En résumé : la dérive génétique est un changement aléatoire de fréquence allélique dans une population, sans lien avec l'adaptation. Un goulot d'étranglement démographique est une réduction sévère de population qui amplifie cette dérive, en réduisant brutalement le nombre de variantes génétiques disponibles avant même une éventuelle reprise des effectifs.
Qu'est-ce que la dérive génétique, structurellement ?#
Concrètement, cela signifie que la fréquence d'une variante génétique (un allèle) peut monter ou descendre d'une génération à l'autre, non pas parce qu'elle procure un avantage, mais parce que le hasard de la reproduction favorise, ou défavorise, certains individus.
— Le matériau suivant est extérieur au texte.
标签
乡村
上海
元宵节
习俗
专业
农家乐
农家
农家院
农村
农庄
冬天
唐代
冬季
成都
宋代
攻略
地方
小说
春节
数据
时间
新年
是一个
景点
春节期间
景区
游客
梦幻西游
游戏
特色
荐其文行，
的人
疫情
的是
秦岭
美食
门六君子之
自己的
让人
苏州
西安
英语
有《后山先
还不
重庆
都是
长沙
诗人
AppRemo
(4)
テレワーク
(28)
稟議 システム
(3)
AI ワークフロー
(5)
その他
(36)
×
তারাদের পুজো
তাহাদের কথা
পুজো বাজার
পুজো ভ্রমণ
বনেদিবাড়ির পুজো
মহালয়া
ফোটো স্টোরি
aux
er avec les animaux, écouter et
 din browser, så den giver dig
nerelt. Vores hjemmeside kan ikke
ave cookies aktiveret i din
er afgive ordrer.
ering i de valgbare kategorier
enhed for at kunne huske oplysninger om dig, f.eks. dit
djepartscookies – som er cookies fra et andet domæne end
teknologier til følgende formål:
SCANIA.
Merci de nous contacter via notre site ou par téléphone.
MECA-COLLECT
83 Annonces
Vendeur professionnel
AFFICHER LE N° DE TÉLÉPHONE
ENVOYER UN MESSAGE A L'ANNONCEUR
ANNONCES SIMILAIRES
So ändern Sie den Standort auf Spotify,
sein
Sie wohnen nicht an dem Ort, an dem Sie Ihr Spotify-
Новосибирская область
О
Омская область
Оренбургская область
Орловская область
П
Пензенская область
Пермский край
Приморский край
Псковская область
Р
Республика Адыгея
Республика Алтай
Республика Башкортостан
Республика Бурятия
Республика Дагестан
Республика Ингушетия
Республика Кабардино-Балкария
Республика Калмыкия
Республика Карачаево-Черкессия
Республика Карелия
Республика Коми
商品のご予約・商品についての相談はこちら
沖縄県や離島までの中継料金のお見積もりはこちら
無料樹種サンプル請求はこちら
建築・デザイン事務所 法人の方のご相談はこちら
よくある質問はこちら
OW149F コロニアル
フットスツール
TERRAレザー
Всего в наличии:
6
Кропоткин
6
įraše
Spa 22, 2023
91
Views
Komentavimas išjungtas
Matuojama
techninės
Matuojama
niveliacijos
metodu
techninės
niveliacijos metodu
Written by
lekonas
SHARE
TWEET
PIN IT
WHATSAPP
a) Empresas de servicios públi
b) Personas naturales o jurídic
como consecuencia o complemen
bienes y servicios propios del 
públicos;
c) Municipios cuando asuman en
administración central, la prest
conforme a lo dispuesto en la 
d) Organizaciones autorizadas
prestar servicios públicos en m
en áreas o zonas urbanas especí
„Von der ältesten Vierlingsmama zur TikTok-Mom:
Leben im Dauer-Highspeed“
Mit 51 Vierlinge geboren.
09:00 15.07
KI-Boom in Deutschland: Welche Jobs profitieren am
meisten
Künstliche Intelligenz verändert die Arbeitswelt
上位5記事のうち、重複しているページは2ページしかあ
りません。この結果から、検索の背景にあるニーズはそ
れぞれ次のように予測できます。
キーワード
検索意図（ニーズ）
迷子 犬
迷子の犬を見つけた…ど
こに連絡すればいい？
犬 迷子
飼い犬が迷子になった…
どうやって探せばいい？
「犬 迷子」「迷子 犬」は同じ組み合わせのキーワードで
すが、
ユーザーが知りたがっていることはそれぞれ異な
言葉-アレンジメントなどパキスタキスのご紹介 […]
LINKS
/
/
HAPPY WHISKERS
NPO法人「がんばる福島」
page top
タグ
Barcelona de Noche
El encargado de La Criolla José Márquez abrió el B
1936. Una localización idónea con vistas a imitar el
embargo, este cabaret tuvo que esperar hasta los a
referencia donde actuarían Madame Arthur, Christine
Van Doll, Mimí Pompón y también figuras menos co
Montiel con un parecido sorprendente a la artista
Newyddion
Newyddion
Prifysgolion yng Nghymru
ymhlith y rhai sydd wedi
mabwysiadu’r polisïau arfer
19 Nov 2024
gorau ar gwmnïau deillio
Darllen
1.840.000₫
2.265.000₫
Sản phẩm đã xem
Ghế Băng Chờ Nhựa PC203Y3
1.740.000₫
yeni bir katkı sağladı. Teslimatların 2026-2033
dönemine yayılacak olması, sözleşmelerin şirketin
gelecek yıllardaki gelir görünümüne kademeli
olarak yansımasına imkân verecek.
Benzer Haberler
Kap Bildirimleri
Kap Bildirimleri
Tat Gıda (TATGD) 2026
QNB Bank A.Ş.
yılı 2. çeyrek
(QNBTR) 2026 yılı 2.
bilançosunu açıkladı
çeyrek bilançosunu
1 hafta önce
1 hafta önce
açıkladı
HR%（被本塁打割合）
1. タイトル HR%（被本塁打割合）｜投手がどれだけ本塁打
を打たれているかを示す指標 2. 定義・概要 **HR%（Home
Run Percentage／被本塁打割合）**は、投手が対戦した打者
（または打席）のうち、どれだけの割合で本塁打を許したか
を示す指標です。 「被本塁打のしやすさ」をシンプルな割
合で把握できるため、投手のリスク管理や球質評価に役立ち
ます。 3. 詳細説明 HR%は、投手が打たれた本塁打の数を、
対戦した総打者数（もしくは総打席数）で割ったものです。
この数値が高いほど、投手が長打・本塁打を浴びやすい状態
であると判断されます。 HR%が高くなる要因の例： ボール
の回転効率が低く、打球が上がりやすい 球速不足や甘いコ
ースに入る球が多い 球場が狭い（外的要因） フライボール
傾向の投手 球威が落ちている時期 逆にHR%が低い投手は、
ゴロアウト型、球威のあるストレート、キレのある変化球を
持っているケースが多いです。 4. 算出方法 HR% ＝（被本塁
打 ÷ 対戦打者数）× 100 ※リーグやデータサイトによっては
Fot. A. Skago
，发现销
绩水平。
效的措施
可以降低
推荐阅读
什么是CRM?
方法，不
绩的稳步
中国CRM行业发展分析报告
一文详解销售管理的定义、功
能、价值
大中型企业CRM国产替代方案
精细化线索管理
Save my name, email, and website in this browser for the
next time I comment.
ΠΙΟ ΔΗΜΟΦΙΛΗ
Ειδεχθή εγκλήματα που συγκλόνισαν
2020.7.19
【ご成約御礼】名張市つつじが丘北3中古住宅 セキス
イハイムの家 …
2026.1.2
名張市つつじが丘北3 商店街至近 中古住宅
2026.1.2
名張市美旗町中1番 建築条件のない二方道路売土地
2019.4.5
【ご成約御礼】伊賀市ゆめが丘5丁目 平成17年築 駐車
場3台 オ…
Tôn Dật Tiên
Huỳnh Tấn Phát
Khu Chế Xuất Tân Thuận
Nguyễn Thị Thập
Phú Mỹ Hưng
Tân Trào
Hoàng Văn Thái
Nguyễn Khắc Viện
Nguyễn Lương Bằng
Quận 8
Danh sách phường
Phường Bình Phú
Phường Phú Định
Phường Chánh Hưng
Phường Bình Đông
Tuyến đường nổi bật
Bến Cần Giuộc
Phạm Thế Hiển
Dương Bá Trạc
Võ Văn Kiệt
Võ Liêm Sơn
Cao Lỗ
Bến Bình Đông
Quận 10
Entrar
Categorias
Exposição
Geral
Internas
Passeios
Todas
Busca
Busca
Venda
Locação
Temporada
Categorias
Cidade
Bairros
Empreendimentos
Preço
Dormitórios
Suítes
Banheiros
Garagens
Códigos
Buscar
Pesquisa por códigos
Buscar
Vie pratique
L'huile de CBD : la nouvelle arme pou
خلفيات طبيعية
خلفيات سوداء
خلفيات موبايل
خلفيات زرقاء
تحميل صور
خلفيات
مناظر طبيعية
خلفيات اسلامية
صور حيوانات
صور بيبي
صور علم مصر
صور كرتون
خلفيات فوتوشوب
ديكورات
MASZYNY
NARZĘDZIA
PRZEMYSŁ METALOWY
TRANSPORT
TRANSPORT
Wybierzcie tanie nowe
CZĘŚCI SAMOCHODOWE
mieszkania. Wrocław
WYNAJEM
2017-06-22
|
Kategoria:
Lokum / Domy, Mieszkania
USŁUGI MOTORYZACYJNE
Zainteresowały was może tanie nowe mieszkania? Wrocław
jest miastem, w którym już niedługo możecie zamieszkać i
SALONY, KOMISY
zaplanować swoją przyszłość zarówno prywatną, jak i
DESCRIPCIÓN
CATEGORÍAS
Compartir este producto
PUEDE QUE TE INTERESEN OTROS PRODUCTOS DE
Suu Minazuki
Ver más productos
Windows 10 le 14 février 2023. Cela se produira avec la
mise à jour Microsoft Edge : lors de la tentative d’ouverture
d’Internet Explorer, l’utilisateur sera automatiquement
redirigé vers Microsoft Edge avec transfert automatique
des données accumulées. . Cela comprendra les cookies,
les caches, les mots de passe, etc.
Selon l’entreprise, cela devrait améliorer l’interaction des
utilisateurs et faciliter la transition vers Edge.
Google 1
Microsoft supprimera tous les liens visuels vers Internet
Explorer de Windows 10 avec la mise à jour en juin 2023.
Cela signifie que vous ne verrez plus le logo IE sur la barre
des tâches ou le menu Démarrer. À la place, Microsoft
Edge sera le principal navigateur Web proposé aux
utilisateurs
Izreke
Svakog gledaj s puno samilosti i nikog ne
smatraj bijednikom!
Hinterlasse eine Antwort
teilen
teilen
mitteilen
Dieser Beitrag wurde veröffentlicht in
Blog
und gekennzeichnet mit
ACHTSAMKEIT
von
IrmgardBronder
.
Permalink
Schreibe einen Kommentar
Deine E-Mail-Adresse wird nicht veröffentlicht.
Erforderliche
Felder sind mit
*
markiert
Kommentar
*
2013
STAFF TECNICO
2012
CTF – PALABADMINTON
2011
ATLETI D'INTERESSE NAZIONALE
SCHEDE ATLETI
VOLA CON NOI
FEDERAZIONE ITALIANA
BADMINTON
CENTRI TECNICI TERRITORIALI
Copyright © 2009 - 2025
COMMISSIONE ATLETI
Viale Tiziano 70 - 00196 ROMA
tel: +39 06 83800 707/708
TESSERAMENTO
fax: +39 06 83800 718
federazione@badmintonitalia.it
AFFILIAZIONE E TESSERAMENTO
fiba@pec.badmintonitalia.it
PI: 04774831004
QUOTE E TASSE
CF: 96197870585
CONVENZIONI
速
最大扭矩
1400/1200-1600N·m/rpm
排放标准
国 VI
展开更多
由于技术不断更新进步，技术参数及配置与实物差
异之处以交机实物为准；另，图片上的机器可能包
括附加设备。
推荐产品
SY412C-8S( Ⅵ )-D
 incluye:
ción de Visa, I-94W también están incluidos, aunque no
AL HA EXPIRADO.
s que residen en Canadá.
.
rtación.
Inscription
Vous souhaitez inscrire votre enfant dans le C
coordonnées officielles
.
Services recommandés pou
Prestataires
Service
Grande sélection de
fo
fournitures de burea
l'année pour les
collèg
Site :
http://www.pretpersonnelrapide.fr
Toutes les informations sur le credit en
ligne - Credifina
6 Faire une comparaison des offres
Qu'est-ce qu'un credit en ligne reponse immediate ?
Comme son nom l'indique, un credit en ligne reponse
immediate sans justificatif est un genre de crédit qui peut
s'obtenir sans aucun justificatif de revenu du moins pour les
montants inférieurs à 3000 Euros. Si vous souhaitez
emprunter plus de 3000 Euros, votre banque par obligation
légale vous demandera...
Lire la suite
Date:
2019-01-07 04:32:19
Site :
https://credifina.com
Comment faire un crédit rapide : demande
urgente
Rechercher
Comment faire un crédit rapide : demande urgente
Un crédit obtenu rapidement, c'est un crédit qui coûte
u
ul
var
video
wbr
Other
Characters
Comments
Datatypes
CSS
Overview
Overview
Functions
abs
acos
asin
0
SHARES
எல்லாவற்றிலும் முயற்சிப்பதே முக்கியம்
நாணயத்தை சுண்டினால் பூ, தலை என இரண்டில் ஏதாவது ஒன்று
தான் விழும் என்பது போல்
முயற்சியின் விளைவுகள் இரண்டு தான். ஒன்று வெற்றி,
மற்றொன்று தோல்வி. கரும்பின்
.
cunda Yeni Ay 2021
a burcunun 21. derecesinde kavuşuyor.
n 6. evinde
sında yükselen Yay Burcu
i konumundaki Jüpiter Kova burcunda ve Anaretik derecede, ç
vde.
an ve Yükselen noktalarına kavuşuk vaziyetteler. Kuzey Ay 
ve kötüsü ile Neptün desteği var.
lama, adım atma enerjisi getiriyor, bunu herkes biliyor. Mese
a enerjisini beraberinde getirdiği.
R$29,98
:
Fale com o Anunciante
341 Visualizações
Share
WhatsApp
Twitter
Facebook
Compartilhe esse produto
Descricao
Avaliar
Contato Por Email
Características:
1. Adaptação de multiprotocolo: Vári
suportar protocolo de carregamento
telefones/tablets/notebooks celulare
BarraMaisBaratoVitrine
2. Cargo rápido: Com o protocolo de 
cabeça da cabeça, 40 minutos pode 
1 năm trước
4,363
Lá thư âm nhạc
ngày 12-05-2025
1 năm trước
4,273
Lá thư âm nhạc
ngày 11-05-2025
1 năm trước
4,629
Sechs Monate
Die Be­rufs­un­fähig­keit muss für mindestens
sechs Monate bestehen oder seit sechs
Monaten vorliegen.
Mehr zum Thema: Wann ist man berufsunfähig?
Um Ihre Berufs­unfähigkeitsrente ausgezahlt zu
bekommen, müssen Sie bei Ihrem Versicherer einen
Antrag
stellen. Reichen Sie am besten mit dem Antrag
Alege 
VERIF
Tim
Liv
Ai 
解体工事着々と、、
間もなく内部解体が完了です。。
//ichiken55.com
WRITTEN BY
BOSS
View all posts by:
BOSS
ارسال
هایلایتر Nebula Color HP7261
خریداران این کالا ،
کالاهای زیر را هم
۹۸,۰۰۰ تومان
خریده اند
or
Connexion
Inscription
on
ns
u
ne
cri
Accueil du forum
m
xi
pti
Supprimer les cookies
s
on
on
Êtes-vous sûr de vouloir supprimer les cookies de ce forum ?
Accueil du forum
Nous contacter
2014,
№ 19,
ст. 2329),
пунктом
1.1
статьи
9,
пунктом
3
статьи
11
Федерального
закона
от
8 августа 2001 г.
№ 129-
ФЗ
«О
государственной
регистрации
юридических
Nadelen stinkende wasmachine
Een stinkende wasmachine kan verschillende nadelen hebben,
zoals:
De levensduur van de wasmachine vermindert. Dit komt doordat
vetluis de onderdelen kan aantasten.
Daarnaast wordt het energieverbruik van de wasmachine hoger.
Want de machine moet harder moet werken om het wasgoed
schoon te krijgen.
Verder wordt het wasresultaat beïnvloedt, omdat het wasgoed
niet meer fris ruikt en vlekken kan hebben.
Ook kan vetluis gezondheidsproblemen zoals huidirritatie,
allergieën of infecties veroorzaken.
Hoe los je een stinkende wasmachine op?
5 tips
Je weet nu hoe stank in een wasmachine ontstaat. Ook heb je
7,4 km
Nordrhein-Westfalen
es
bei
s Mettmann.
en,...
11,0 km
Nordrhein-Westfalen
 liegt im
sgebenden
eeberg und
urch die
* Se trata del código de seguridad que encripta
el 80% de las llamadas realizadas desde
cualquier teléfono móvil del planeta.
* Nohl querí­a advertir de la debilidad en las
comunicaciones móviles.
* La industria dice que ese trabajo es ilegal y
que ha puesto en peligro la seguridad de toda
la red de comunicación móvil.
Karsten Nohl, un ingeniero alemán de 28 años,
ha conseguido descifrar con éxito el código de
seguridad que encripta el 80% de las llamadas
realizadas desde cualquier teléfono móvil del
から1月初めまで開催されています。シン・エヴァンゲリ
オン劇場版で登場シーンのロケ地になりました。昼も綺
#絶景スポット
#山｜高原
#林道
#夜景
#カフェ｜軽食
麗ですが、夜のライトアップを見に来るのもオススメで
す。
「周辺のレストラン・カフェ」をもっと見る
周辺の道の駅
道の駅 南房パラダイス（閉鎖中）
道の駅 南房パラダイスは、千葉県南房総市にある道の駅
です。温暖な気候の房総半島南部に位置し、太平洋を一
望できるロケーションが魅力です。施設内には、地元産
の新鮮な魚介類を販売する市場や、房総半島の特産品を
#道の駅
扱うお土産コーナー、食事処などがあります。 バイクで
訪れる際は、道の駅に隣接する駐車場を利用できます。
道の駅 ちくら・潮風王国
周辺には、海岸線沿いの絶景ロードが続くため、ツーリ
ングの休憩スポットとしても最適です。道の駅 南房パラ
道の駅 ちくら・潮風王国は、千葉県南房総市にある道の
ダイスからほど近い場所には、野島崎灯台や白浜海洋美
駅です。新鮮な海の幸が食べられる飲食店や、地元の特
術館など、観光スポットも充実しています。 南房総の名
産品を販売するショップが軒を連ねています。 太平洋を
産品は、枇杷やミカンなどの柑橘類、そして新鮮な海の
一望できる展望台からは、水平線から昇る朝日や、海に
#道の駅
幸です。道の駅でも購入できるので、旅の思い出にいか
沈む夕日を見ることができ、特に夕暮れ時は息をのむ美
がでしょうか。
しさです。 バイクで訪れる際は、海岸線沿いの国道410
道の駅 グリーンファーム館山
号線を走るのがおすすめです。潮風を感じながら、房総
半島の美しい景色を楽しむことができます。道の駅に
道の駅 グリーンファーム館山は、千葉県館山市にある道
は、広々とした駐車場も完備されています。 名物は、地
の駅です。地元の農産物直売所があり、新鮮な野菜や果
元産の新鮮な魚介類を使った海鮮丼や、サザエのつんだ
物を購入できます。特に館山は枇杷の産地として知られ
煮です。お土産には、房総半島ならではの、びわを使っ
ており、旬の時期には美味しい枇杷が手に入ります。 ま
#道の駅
Selon la définition d'Understanding Evolution, le programme de vulgarisation scientifique de l'université de Californie à Berkeley, ce mécanisme tient à ceci : à chaque génération, des individus peuvent, par pur hasard, laisser un peu plus de descendants que d'autres.
Les définitions courtes escamotent le plus souvent ce point : la dérive génétique n'a pas de direction adaptative. D'après la même source, elle ne produit pas d'adaptations, contrairement à la sélection naturelle, qui trie les individus selon leur aptitude à survivre et se reproduire dans un environnement donné. Une variante génétique peut ainsi devenir dominante par dérive sans être en quoi que ce soit "meilleure". Elle a simplement eu de la chance.
Le goulot d'étranglement, et pourquoi il n'est pas l'effet fondateur#
Un goulot d'étranglement démographique est, dans l'étude de l'évolution d'une espèce, un épisode de réduction sévère de la population sur au moins une génération, suivi d'une nouvelle expansion, selon la définition reprise par Wikipédia et par Understanding Evolution. Ce mécanisme ne réduit pas seulement le nombre d'individus, il réduit surtout le nombre de variantes génétiques qui survivent au passage, et cette perte reste mesurable longtemps après que les effectifs sont repartis à la hausse.
Le goulot d'étranglement ne doit pas être confondu avec l'effet fondateur, un mécanisme voisin mais distinct : il se produit lorsqu'un sous-groupe d'une population s'isole du groupe principal et fonde une nouvelle population, par exemple sur une île. Le goulot appauvrit une population existante ; l'effet fondateur démarre une nouvelle population à partir d'un échantillon déjà réduit. Le pilier consacré à l'endémisme en donne un terrain d'observation classique.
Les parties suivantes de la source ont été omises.